Tuesday, August 12, 2008

No shit

This article came out today. And it's about time.

Question: if it turns out that all that bad stuff "associated with obesity" isn't really caused by being fat at all, but rather by some mixture of unlucky genetics, poor diet, and lack of exercise, do you suppose we could just do away with the term "obesity" altogether?

Nah, probably too much to hope for.

More on the AP article here.

12 comments:

meg said...

When I heard this on NPR this morning, I figured I'd read about it here by dinnertime...

Anonymous said...

How does having no adverse health effects make someone less obese?

Mary said...

"Obese" is a medical term that implies pathology. If it turns out that being fat does not cause ill health effects, then we should just use the term "fat" as a descriptor, rather than giving it a medical name.

anonymous said...

According to the physician's desk reference:

Medically speaking, obesity is not just another word for "fat." To be considered obese, you must weigh at least 20 percent more than the norm for a woman of your height and bone structure. What's more, there are four grades of obesity. If you are 20 percent heavier than your ideal weight, you are slightly obese. At 40 percent above normal you are moderately obese; at 50 percent, morbidly obese; and at 100 pounds or more over the weight you should be, you are hyperobese.

No health associations are in the definition.

Mary said...

The health associations are implicit in the use of a scientific label. If there were no assumed health associations, then the four "grades of obesity" that you described would be utterly meaningless (which I believe they are). They also assume a "normal" weight that you "should be" (your words). If not for some pre-supposed health-related reasons, why else "should" a person weigh a certain amount?

anonymous said...

Just for the record: not my words. :) It's a quote.

There are many reasons for labels that have nothing to do with health. For example, there's short hair, medium length hair, long hair, and really long hair. Why have four names if there's no health effect? How about just a point of reference?

If it becomes widely accepted that are no ill health effects are associated with obesity, the negativity associated with the word as it relates to health will dissipate on its own. You'll still be faced with the same prejudices with regard to aesthetics but everyone has their own idea of perfection (Thank God or we would all be total outcasts everywhere!) so that won't go away no matter what. It's the same as dealing with someone who hates short hair on women. It's a stupid prejudice but that doesn't change the fact that the hair is short.

Anonymous said...

Oops...ignore the typo, please.

Mary said...

I think we agree on a lot of things, but your analogy isn't quite right. If you want to relate the "obesity" terminology to hair preferences, it would be more like giving dark hair a diagnosis like "overpigmenticity", then having varying grades of "overpigmenticity" that are determined by how much more pigment you have in your hair than the ideal or "normal" blonde color that everyone "should" have. There would be one degree called "morbidly overpigmented" which would mean that you have dark brown hair (but with no implied associated medical problems, of course, despite the modifier "morbidly"), and then one called "hyperoverpigmented" for people with black hair.

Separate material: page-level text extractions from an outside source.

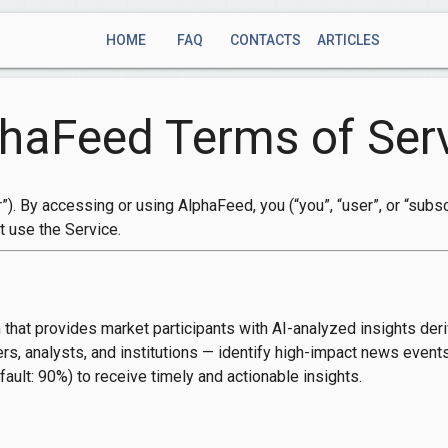
HOME
FAQ
CONTACTS
ARTICLES
haFeed Terms of Ser
”). By accessing or using AlphaFeed, you (“you”, “user”, or “sub
t use the Service.
 that provides market participants with AI-analyzed insights der
ers, analysts, and institutions — identify high-impact news event
ault: 90%) to receive timely and actionable insights.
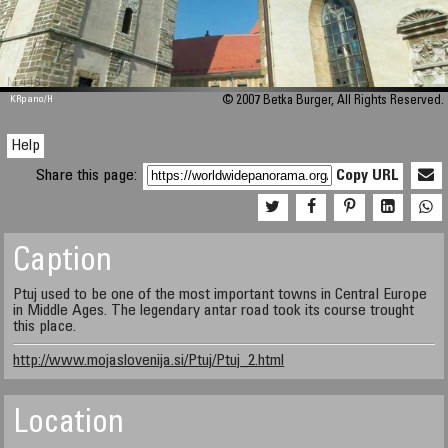
M 448
KRpano
/H
© 2007 Betka Burger, All Rights Reserved.
Help
Share this page:
Copy URL
Caption
Ptuj used to be one of the most important towns in Central Europe
in Middle Ages. The legendary antar road took its course trought
this place.
http://www.mojaslovenija.si/Ptuj/Ptuj_2.html
Location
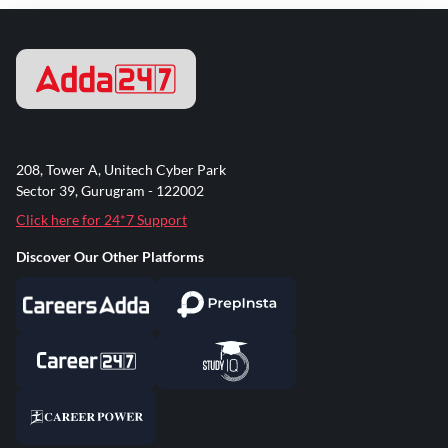
208, Tower A, Unitech Cyber Park
Sector 39, Gurugram - 122002
Click here for 24*7 Support
Discover Our Other Platforms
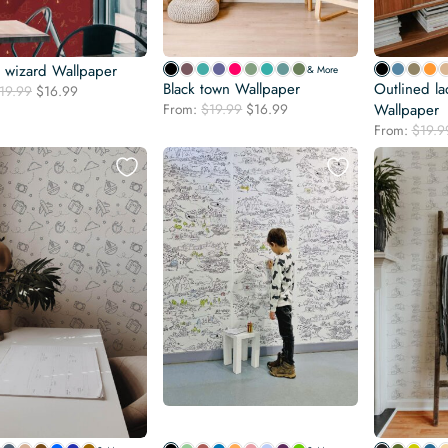
y wizard Wallpaper
& More
Black town Wallpaper
Outlined l
Original
Current
19.99
$
16.99
Original
Current
price
price
From:
$
19.99
$
16.99
Wallpaper
price
price
was:
is:
From:
$
19.9
was:
is:
$19.99.
$16.99.
$19.99.
$16.99.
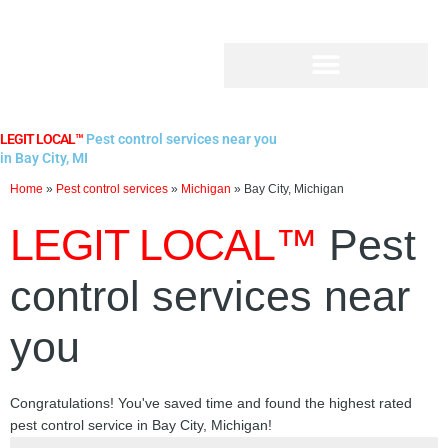
Skip
to
content
LEGIT LOCAL™
Pest control services near you
in Bay City, MI
Home
»
Pest control services
»
Michigan
»
Bay City, Michigan
LEGIT LOCAL™
Pest
control services near
you
Congratulations! You've saved time and found the highest rated
pest control service in Bay City, Michigan!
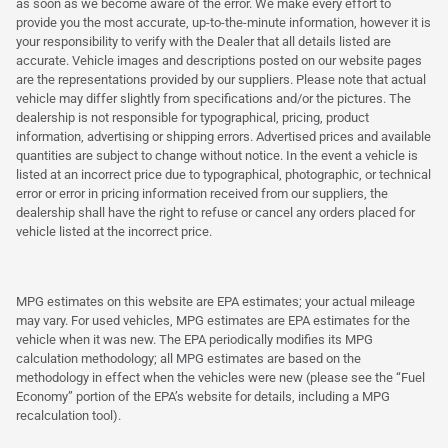
as soon as we become aware of the error. We make every effort to
provide you the most accurate, up-to-the-minute information, however it is
your responsibility to verify with the Dealer that all details listed are
accurate. Vehicle images and descriptions posted on our website pages
are the representations provided by our suppliers. Please note that actual
vehicle may differ slightly from specifications and/or the pictures. The
dealership is not responsible for typographical, pricing, product
information, advertising or shipping errors. Advertised prices and available
quantities are subject to change without notice. In the event a vehicle is
listed at an incorrect price due to typographical, photographic, or technical
error or error in pricing information received from our suppliers, the
dealership shall have the right to refuse or cancel any orders placed for
vehicle listed at the incorrect price.
MPG estimates on this website are EPA estimates; your actual mileage
may vary. For used vehicles, MPG estimates are EPA estimates for the
vehicle when it was new. The EPA periodically modifies its MPG
calculation methodology; all MPG estimates are based on the
methodology in effect when the vehicles were new (please see the “Fuel
Economy” portion of the EPA’s website for details, including a MPG
recalculation tool).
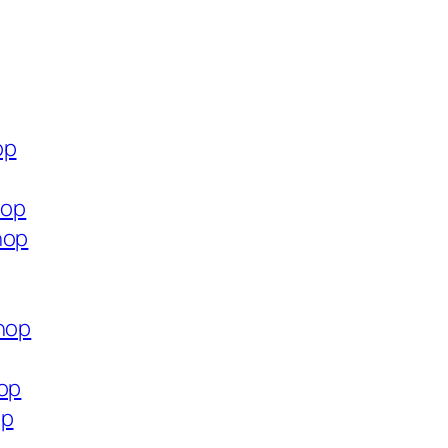
op
hop
hop
shop
hop
op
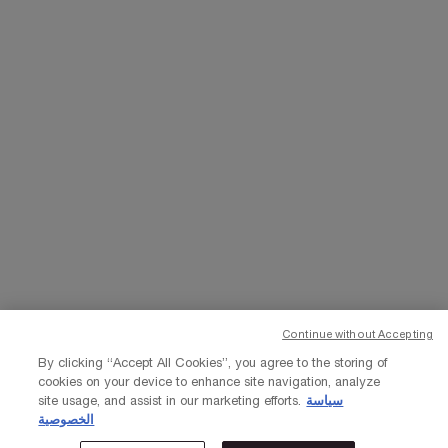
WHATSAPP
EMAIL US
Change Language
﷼ - SA (EN)
×
Continue without Accepting
© Lancôme 2023
By clicking “Accept All Cookies”, you agree to the storing of
cookies on your device to enhance site navigation, analyze
site usage, and assist in our marketing efforts.
سياسة
الخصوصية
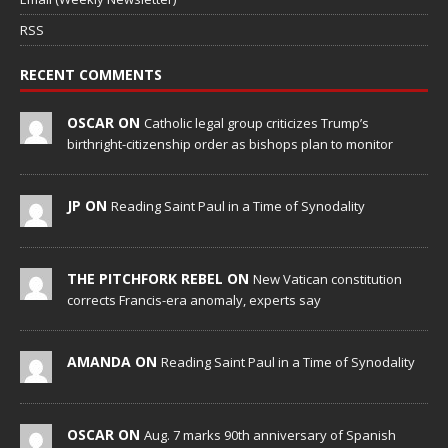
RSS
RECENT COMMENTS
OSCAR ON
Catholic legal group criticizes Trump’s
birthright-citizenship order as bishops plan to monitor
JP ON
Reading Saint Paul in a Time of Synodality
THE PITCHFORK REBEL ON
New Vatican constitution
corrects Francis-era anomaly, experts say
AMANDA ON
Reading Saint Paul in a Time of Synodality
OSCAR ON
Aug. 7 marks 90th anniversary of Spanish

Now do you see why I'm saying that applying a medical term to a normal parameter of human variation (fatness or hair color) implies pathology?

Anonymous said...

I do see what you're saying and I understand it, but I think that you might be reading negative connotations into the definition when, in fact, the negative connotations are societal (ignorant sect of society, but stil....). I read a lot of medical records for my job and when I read "obese" or any of the levels of obesity, I think only "heavy-set". I'm usually looking for health problems that I can use against the person so if I saw a veiled term for unhealthy, I would jump on it. It seems to me that you're equating the word with, say, "big fat french-fry-eating blob". Those who believe "obese" equates to "extremely unhealthy/poor diet/lack of exercise" may think that way, but I'm surprised that you would strive to eliminate the word rather than revising the erroneous belief as to what it means (which would be accomplished by a wide-spread acceptance that obese people are not necessarily more healthy or less healthy than anyone else).

BTW, I read an interesting article today about how "good fat" can be used to combat "bad fat". It still had a lot of lame assumptions in it, but I liked the acknowledgment that there is indeed GOOD fat.

Mary said...

One last point about the terminology, then I'll quit arguing: The word "morbid" is defined as "characteristic of disease". So I don't see how you can read the label "morbidly obese" in a person's medical records and not see that as a blatant (not "veiled") claim that the person is unhealthy because of their fat.

Anonymous said...

You're right. I should have qualified that. Are you saying that you believe a MORBIDLY OBESE person can be healthy? I disagree with that. The lack of mobility associated with that level of obesity results in serious circulatory problems that affects both the appendages and the vital organs. Of course, if all levels of obesity are deemed to be healthy, then the word "obese" could stay but the category "morbid" would necessarily be eliminated.

Mary said...

Yes, I am saying that. What's your evidence for the lack of mobility?

I think you'd be very surprised to find out what a "morbidly obese" person looks like, based on the picture you apparently have in your head. Check out some photos on the BMI project and you'll see what I mean.